Build Great Garden Soil

The most important element of any successful garden is the soil. Soil is composed of clay, loam, sand, or a combination of all three.  Clay soil is nutrient rich but lacks easy drainage. Loamy soil is considered ideal because if retains some moisture but doesn’t let plant roots get soggy.  Sandy soil doesn’t retain water at all.

Amendments for Clay Soil

In the case of clay soil, you want to break apart the molecules that are holding it together.  You can till or dig down about 12 inches and start adding sand, well-rotted (at least 1-2 years old) manure, commercial compost, shredded leaves, grass clippings, and/or sand.
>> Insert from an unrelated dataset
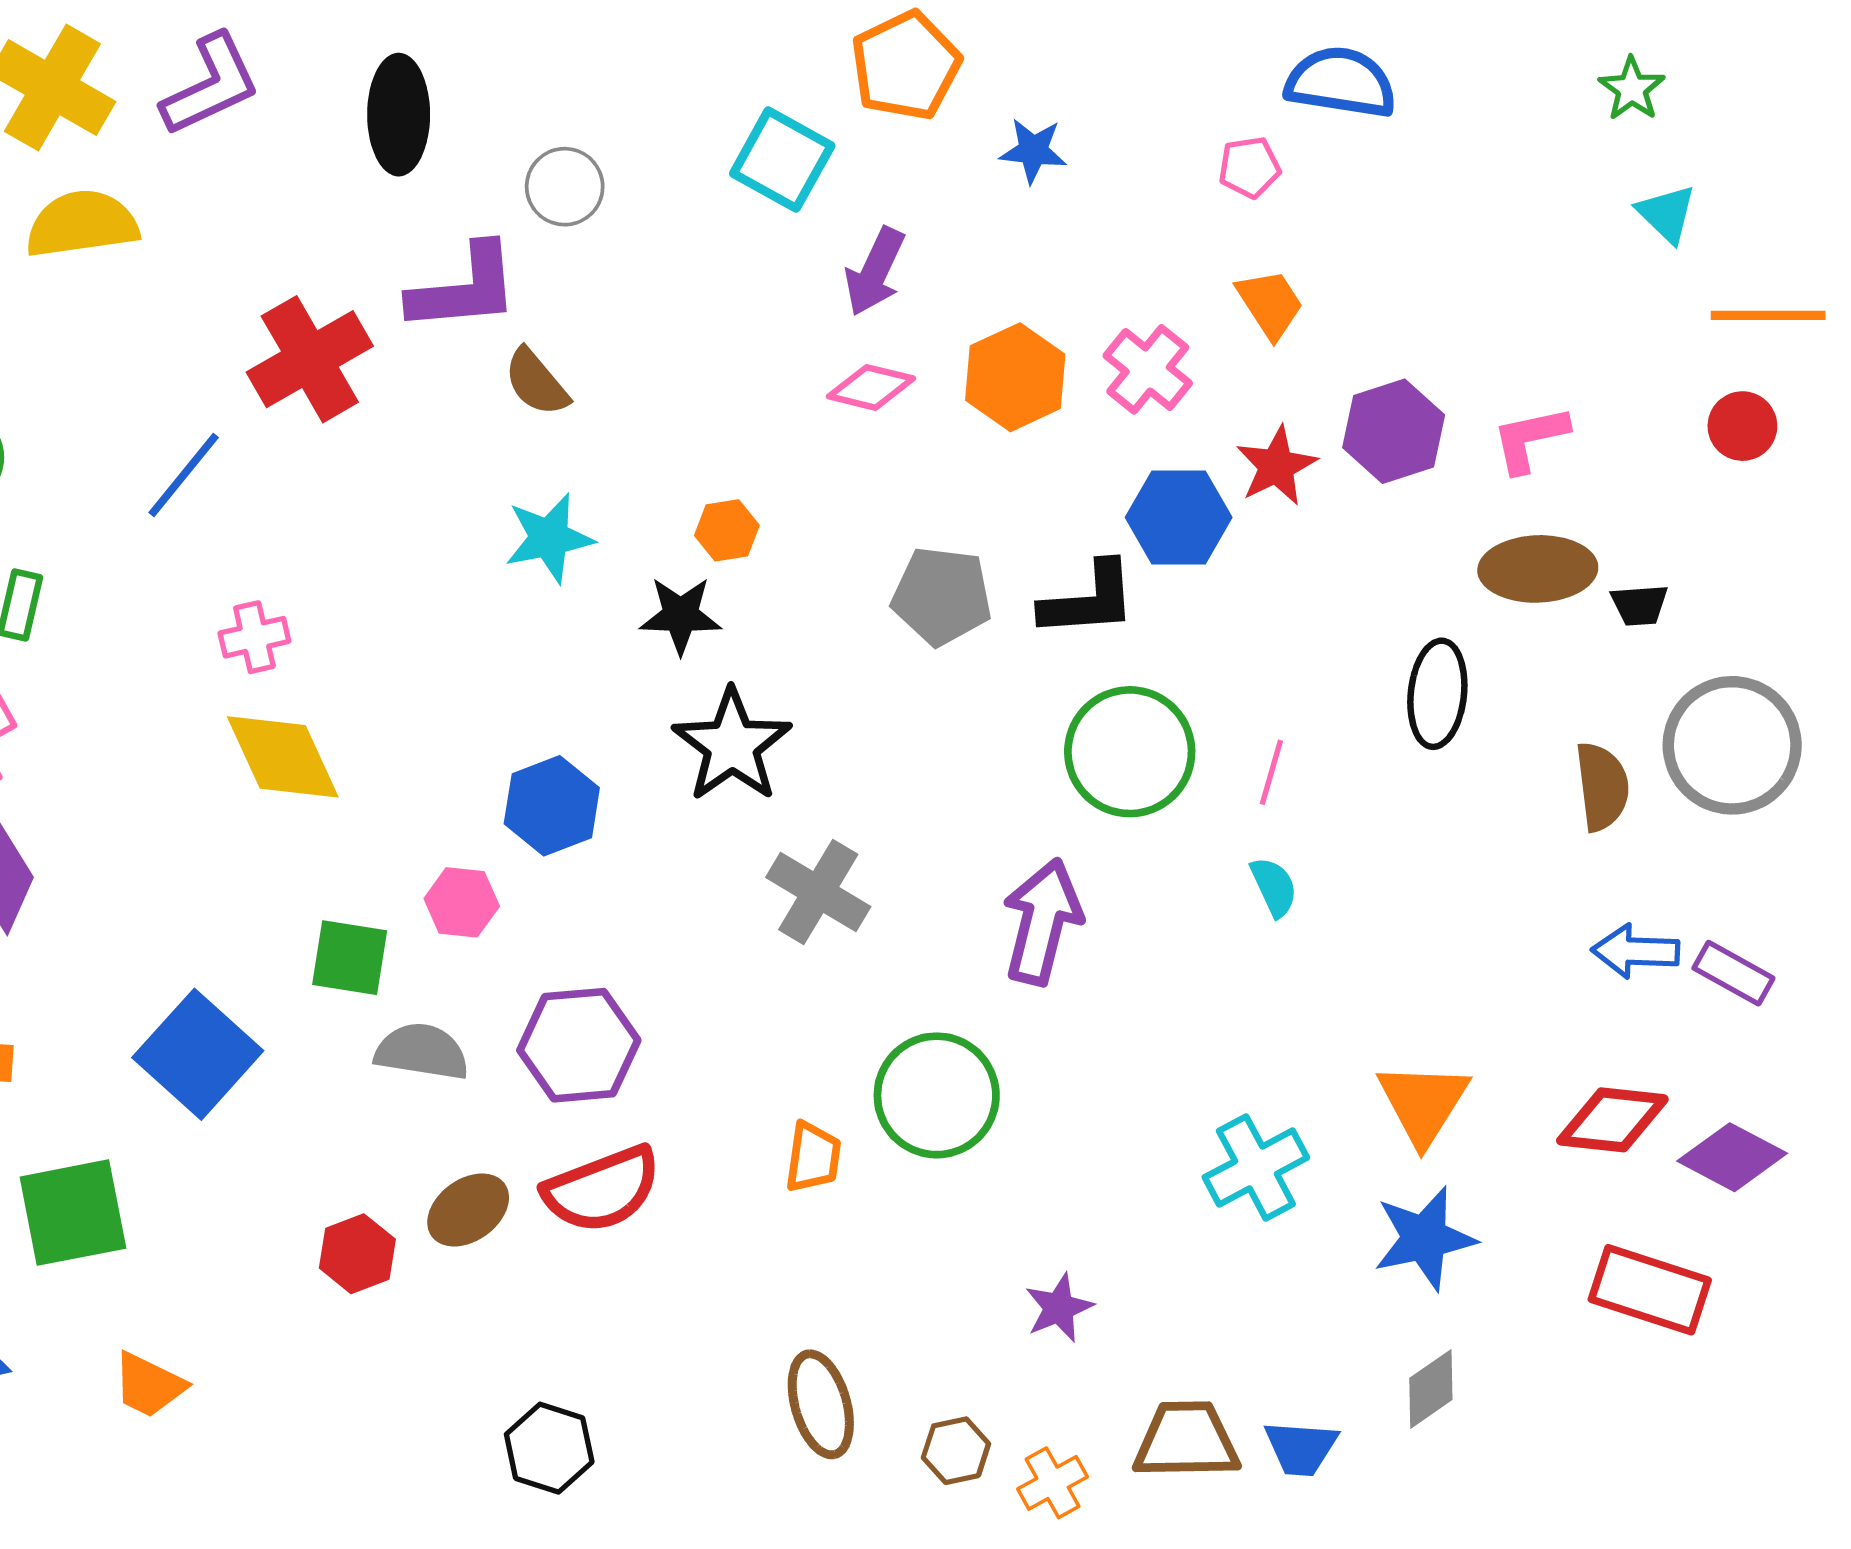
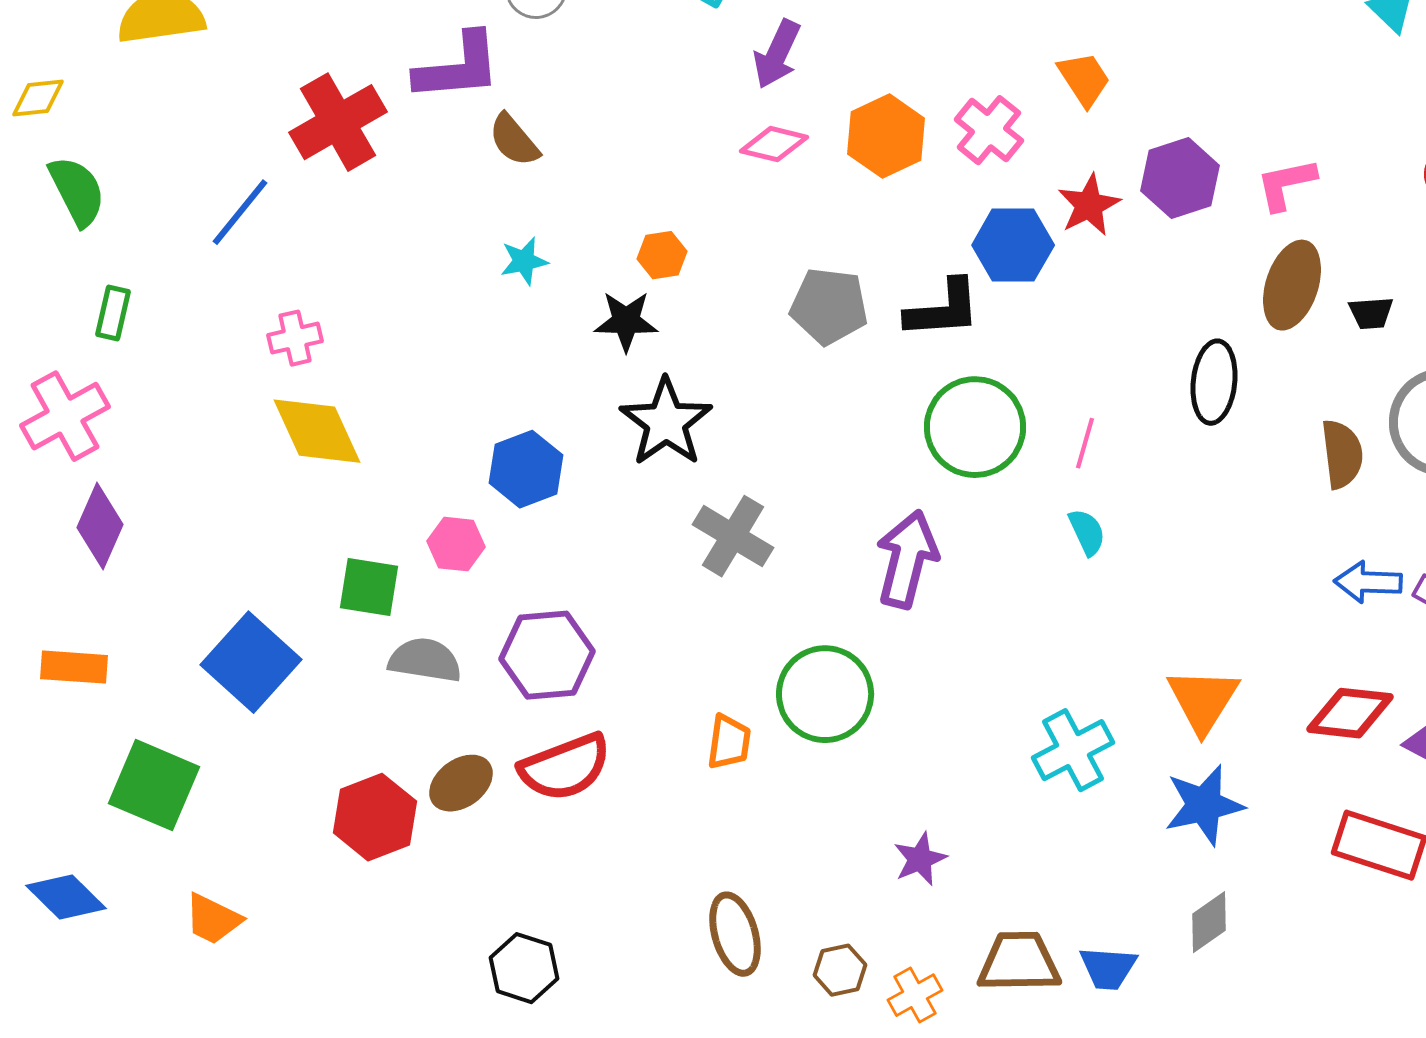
cyan star: (549, 538) -> (524, 261), size x0.7
brown ellipse: (1538, 569) -> (1292, 285), turned -70
green square: (73, 1213) -> (154, 785), turned 34
red hexagon: (357, 1254) -> (375, 817), size x1.4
Mix this in well and wait a few days to see if you’ve loosened it up enough.  Buy a few extra bags of untreated mulch, poke a few holes in the bag, and let it sit over the winter.  It will be decomposed enough to make a great amendment for clay soil.

Amendments for Sandy Soil

In the case of sandy soil, you want to add enough material so that the water is retained better and it contains enough nutrients.  Add well-rotted manure or compost (including grass clippings, humus and leaf mold to help improve the soil the fastest).  Some commercial soil mixes contain peat, so mix it sparingly in with natural materials as it can increase the salt levels in sandy soil and it can build up to levels that will be damaging to plants.

The Lasagna Method

The easiest way to work with bad soil is to ignore it and build a garden bed on top of it.  The Lasagna Method uses layers of natural green and brown material to build up the garden rows about 18-24 inches high (deep enough for most vegetables) and about 18 inches wide.  As the materials break down they form the most nutritious soil you can have and you don’t walk on the beds so they never get compacted. See this chart for a list of materials to layer. You can build up the soil in a garden bed or a raised bed.

I have built my lasagna beds and planted them right away with success. Just add some good bagged soil between the layers and on the top layer. The layers will compost quickly and plants will thrive.